- _Action item_: Set down every line from the one containing "Dapatkan Airdrop SOL CULT Gratis" through the last line of the records below, exactly as written, and leave out the pictures.

Transcribed page contents
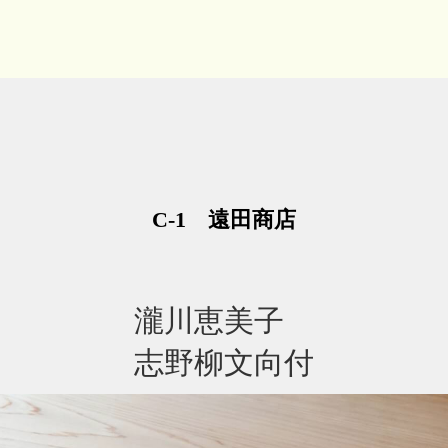
C-1 遠田商店
瀧川恵美子
志野柳文向付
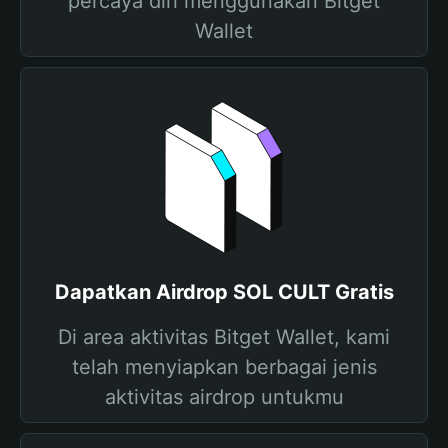
percaya diri menggunakan Bitget
Wallet
Dapatkan Airdrop SOL CULT Gratis
Di area aktivitas Bitget Wallet, kami
telah menyiapkan berbagai jenis
aktivitas airdrop untukmu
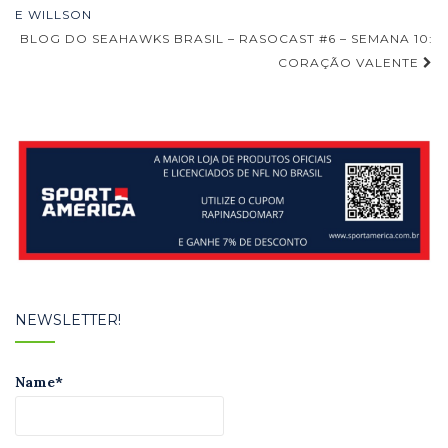
de
E WILLSON
BLOG DO SEAHAWKS BRASIL – RASOCAST #6 – SEMANA 10:
Post
CORAÇÃO VALENTE
NEWSLETTER!
Name*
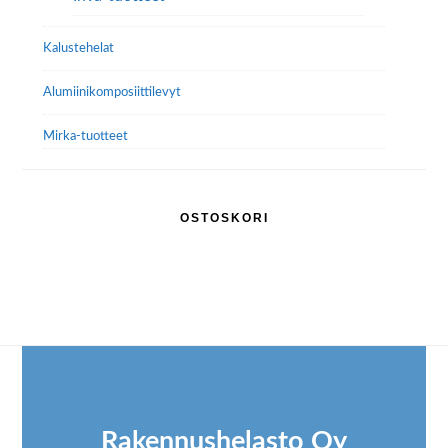
Kalustehelat
Alumiini­komposiitti­levyt
Mirka-tuotteet
OSTOSKORI
Footer
Rakennushelasto Oy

- _Your solution_:
Dapatkan Airdrop SOL CULT Gratis
Di area aktivitas Bitget Wallet, kami
telah menyiapkan berbagai jenis
aktivitas airdrop untukmu
de
E WILLSON
BLOG DO SEAHAWKS BRASIL – RASOCAST #6 – SEMANA 10:
Post
CORAÇÃO VALENTE
NEWSLETTER!
Name*
Kalustehelat
Alumiini­komposiitti­levyt
Mirka-tuotteet
OSTOSKORI
Footer
Rakennushelasto Oy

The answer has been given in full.